+++ Task data

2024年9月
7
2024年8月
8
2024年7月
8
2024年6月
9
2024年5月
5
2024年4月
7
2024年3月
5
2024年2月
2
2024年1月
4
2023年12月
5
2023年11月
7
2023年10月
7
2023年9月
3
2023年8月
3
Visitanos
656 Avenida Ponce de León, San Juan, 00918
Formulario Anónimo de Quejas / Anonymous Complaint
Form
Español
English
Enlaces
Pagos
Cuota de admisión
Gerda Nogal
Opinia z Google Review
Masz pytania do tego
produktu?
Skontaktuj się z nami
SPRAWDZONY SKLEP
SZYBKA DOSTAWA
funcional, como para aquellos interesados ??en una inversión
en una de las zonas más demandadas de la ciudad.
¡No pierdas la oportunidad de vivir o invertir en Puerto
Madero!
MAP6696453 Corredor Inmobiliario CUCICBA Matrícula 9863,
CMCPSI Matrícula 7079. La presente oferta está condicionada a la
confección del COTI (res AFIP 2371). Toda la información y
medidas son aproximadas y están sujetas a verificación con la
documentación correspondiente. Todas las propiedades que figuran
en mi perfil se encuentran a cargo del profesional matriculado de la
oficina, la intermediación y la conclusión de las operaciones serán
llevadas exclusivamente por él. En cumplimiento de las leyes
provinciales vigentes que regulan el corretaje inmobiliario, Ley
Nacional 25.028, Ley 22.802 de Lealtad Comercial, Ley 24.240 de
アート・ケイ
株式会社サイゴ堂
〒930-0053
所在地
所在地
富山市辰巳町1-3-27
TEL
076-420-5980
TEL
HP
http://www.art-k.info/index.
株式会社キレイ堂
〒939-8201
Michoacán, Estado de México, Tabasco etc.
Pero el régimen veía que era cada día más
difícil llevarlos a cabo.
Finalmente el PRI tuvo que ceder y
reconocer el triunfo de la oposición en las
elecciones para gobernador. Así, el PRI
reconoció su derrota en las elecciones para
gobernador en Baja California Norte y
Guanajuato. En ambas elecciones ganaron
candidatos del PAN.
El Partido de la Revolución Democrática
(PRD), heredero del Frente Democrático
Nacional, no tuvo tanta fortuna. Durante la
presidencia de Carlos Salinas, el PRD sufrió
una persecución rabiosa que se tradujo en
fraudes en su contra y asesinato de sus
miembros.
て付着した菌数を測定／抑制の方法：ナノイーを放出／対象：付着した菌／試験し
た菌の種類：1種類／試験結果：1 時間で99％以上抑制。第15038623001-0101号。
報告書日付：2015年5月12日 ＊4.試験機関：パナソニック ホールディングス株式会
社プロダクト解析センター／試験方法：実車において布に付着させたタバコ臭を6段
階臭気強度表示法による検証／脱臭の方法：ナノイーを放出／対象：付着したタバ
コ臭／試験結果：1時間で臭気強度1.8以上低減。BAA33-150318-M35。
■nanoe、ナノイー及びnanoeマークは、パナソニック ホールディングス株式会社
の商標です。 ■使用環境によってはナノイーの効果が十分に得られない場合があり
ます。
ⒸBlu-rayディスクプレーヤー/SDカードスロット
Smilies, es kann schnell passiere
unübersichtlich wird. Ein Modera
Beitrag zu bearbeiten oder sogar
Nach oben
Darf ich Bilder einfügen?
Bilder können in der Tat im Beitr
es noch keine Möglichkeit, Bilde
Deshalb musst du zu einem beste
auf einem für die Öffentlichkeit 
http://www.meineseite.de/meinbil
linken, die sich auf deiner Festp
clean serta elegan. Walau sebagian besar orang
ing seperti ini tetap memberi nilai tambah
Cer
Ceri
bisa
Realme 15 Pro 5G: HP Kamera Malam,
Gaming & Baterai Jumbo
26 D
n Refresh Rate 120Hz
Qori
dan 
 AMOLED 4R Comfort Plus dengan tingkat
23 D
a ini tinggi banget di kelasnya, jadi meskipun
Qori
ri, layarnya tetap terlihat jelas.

++++++

**What is required**
Look through the entries above. Copy each line in which the string "試験結果" occurs.

**Answer for the task**
た菌の種類：1種類／試験結果：1 時間で99％以上抑制。第15038623001-0101号。
コ臭／試験結果：1時間で臭気強度1.8以上低減。BAA33-150318-M35。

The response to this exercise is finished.